Under its 300-year resource management plan, the privately-owned Bolton, Ont.-based company sets tentative beginning and ending target dates for the three distinct phases of the thousands of acres of land it owns in Ontario including its largest operating facility, Caledon Sand and Gravel.
Those phases include pre-extraction conservation measures such as tree planting and agricultural production, the start and end date of the extraction, and the long-term progressive rehabilitation as required by the Aggregate Resources Act.
Plotted with use of spreadsheets, the plan is kept up to date by keeping track of what the company owns and closely monitoring the Ministry of Natural Resources and Forestry’s State of the Aggregate Resources Study, provincial legislation and other constraints which could affect or may prevent extraction on those properties, says executive vice president Greg Sweetnam.

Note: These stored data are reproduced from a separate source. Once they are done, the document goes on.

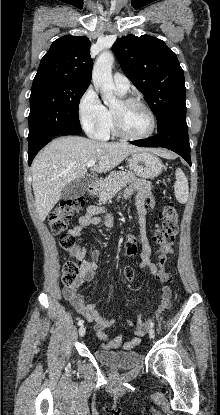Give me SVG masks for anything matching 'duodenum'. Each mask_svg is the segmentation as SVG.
<instances>
[{"label":"duodenum","mask_w":220,"mask_h":415,"mask_svg":"<svg viewBox=\"0 0 220 415\" xmlns=\"http://www.w3.org/2000/svg\"><path fill=\"white\" fill-rule=\"evenodd\" d=\"M95 190H96V182L93 181V180L89 181L88 182V192L90 194H93L95 192Z\"/></svg>","instance_id":"obj_1"}]
</instances>
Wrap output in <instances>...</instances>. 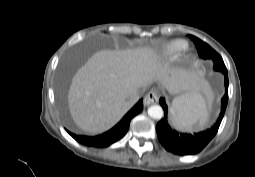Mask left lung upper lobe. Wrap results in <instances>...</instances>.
<instances>
[{"label": "left lung upper lobe", "instance_id": "5c2ea615", "mask_svg": "<svg viewBox=\"0 0 255 177\" xmlns=\"http://www.w3.org/2000/svg\"><path fill=\"white\" fill-rule=\"evenodd\" d=\"M189 37L195 43L200 57L203 59H212L214 62V70L221 71L225 76H227V69L221 56L207 43L201 41L197 37H194L192 35H189Z\"/></svg>", "mask_w": 255, "mask_h": 177}]
</instances>
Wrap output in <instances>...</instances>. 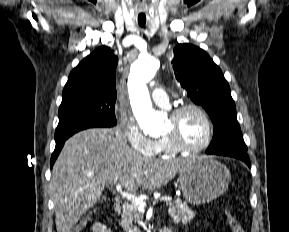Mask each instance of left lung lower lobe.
Returning a JSON list of instances; mask_svg holds the SVG:
<instances>
[{
  "label": "left lung lower lobe",
  "mask_w": 289,
  "mask_h": 232,
  "mask_svg": "<svg viewBox=\"0 0 289 232\" xmlns=\"http://www.w3.org/2000/svg\"><path fill=\"white\" fill-rule=\"evenodd\" d=\"M207 154L222 155V156H229V157L237 158V159L244 161L249 167H251L250 160L246 151H223V152L207 153Z\"/></svg>",
  "instance_id": "obj_1"
}]
</instances>
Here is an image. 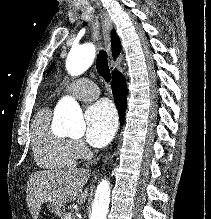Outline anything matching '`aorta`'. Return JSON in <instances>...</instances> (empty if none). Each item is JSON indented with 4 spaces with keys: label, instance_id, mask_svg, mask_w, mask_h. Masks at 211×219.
Wrapping results in <instances>:
<instances>
[{
    "label": "aorta",
    "instance_id": "aorta-1",
    "mask_svg": "<svg viewBox=\"0 0 211 219\" xmlns=\"http://www.w3.org/2000/svg\"><path fill=\"white\" fill-rule=\"evenodd\" d=\"M95 57L92 44L73 47L66 60V69L72 76L85 72ZM55 117L64 126V131L72 137H82L85 133V123L78 103L70 98H63L57 105ZM110 201V183L103 179L97 186L90 219H106Z\"/></svg>",
    "mask_w": 211,
    "mask_h": 219
}]
</instances>
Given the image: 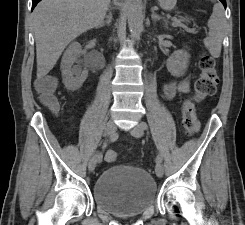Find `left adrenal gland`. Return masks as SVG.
Wrapping results in <instances>:
<instances>
[{
	"instance_id": "obj_1",
	"label": "left adrenal gland",
	"mask_w": 245,
	"mask_h": 225,
	"mask_svg": "<svg viewBox=\"0 0 245 225\" xmlns=\"http://www.w3.org/2000/svg\"><path fill=\"white\" fill-rule=\"evenodd\" d=\"M151 12H152L151 18H152L153 22L162 20L166 26V20L163 17H160L159 15H157L153 8L151 9Z\"/></svg>"
}]
</instances>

Ensuring the company will still be able to provide high quality aggregate “close to the market” in the decades and centuries to come was the reason for the plan’s creation about 20 years ago, he says.
“We started to take a look at what we had and started land banking.”
As most of the holdings are within 100 kilometres of the Greater Toronto Area, Sweetnam considers those purchases a prudent decision considering how land prices have escalated since then.
But there is “always a risk” as the company has to hold and manage those lands and there is no guarantee it will ultimately receive approval to mine the resources, Sweetnam says.
If there is a template for the plan it is the Erin, Ont. gravel pit which James Dick Construction has owned since the early 1980s. But the pit only has about 10 years of life left. The company has submitted an application for a new licence to expand the pit on approximately 300 acres of agricultural land it owns directly across the road in the town of Caledon.
Under the resource-management plan, extraction would start in 2028 and would continue until 2072, at which time rehabilitation will also be completed, he says.
Although there is opposition from some adjacent property owners, “it is only from one or two owners and we think we can resolve those issues.”
If not, the issue will be the subject of a Local Planning Appeal Tribunal (LPAT) hearing.
The plan is more than just setting dates. In the past few years the company has been using the internal document as a planning tool to seek the pre-designation of those lands when municipal official plans are reviewed and updated.
“There will be less opposition (to the pre-designation) and less contention if the site isn’t going to be extracted for another 100 years.”
At the same time, the company also has to “defend the process” as there is always a risk its pre-extraction tree-covered lands will be designated environmental by planners, he says.
“Planners are politics sensitive,” says Sweetnam, who in the past few years, has been delivering talks to urban planning students at the Universities of Waterloo and Guelph on geology, the importance of aggregate, and the challenges the aggregate industry faces.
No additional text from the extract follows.